50 % de performances en plus, 70 % d’énergie économisée
Selon les projections issues des rapports techniques, ce procédé vise 50 % de performances de calcul supplémentaires ou une amélioration de 70 % de l’efficacité énergétique, comparativement aux puces 2 nm. Les débouchés sont déjà identifiés : l’intelligence artificielle générative et les infrastructures cloud, où chaque watt compte. Cette double promesse est particulièrement stratégique alors que la consommation électrique des datacenters d’IA explose, avec des projections qui anticipent une multiplication par quatre de la demande énergétique du secteur d’ici 2030 selon l’Agence internationale de l’énergie.
Pour les charges de travail IA, la mémoire SRAM intégrée bénéficie d’une amélioration de densité de 40 % grâce à un agencement en quinconce qui réduit la hauteur des cellules de stockage. Cette progression tombe à point nommé alors que la miniaturisation de la SRAM stagnait lors des dernières transitions de gravure de l’industrie. Dans les architectures d’accélération IA, c’est souvent la mémoire qui bride les performances : avec une SRAM 40 % plus dense dans le même espace, les concepteurs de puces pourront embarquer des quantités de cache bien supérieures, réduisant la latence d’accès aux données pour les modèles de langage et les réseaux de neurones profonds. Un gain qui se traduit par des temps d’inférence plus courts et une consommation réduite.

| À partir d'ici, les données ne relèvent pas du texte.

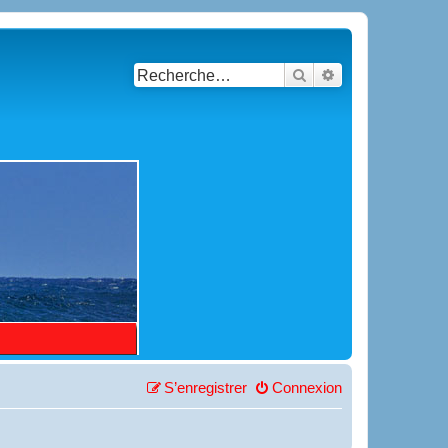
Rechercher
Recherche avancé
S’enregistrer
Connexion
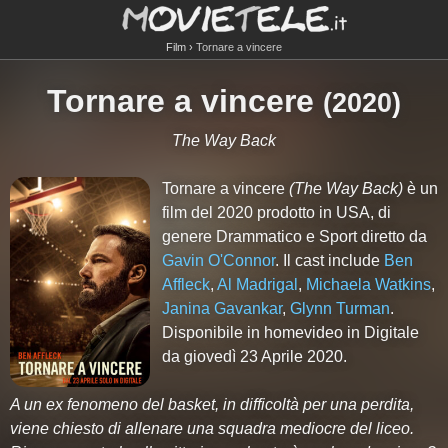
Film
Tornare a vincere
Tornare a vincere
(
2020
)
The Way Back
Tornare a vincere
(The Way Back)
è un
film del 2020 prodotto in USA, di
genere Drammatico e Sport diretto da
Gavin O'Connor
. Il cast include
Ben
Affleck
,
Al Madrigal
,
Michaela Watkins
,
Janina Gavankar
,
Glynn Turman
.
Disponibile in homevideo in Digitale
da giovedì 23 Aprile 2020.
A un ex fenomeno del basket, in difficoltà per una perdita,
viene chiesto di allenare una squadra mediocre del liceo.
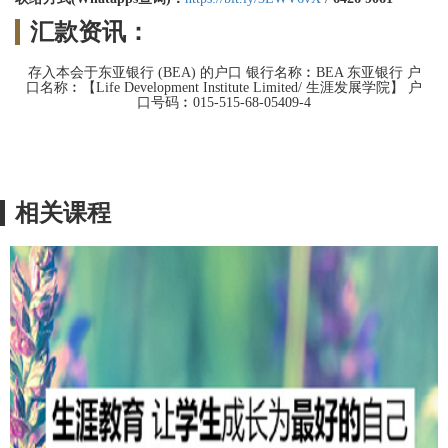
汇款资讯：
存入本会于东亚银行 (BEA) 的户口 银行名称︰BEA 东亚银行 户
口名称︰【Life Development Institute Limited/ 生涯发展学院】 户
口号码︰015-515-68-05409-4
相关课程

Un enjeu géopolitique dans la course aux semi-conducteurs
Cette annonce d’IBM s’inscrit dans un contexte géopolitique tendu où chaque nanomètre gagné devient un avantage stratégique. Les restrictions américaines sur l’export de machines High NA EUV vers la Chine, combinées au CHIPS Act qui injecte 52 milliards de dollars dans la production de semi-conducteurs aux États-Unis, donnent à ce type d’innovation une dimension diplomatique. IBM rappelle que le site d’Albany est un laboratoire ouvert aux collaborations internationales, mais les retombées industrielles de Nanostack dépendront de la capacité des fondeurs alliés à absorber la technologie.

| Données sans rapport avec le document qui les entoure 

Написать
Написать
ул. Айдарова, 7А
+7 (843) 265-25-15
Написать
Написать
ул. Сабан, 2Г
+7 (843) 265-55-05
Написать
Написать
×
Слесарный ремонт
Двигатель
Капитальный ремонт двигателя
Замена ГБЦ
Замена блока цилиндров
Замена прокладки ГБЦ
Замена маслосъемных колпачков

D’Albany à la production industrielle : le chemin est tracé
IBM opérant comme centre de recherche et développement, la mise sur le marché dépendra de transferts technologiques vers des fondeurs tiers. Les travaux sont menés sur le site d’Albany, dans l’État de New York, qui doit prochainement accueillir un système de lithographie High NA EUV conçu par ASML. Cette machine, qui représente un investissement de plus de 400 millions de dollars par unité, est indispensable pour graver les motifs les plus fins de la génération sub-1 nm.
Des collaborations avec des équipementiers comme Lam Research, Tokyo Electron et SCREEN ont déjà été initiées pour concevoir les procédés associés à ces nouveaux outils. L’enjeu est double : IBM doit prouver que son architecture est industrialisable à grande échelle, et les fondeurs doivent adapter leurs lignes de production à des contraintes de précision inédites. Le site d’Albany devrait monter en puissance avec l’installation de la machine High NA EUV, renforçant la position des États-Unis dans la course aux semi-conducteurs face aux avancées de TSMC et Samsung.
Bien qu’aucun accord commercial n’ait encore été annoncé pour ce nœud de 0,7 nm, IBM estime que les premières phases de production industrielle de l’architecture Nanostack pourraient débuter d’ici cinq ans. De quoi donner le temps à l’industrie de se préparer à une nouvelle ère de la gravure, où les limites de la loi de Moore ne sont plus une fatalité mais un défi d’ingénierie.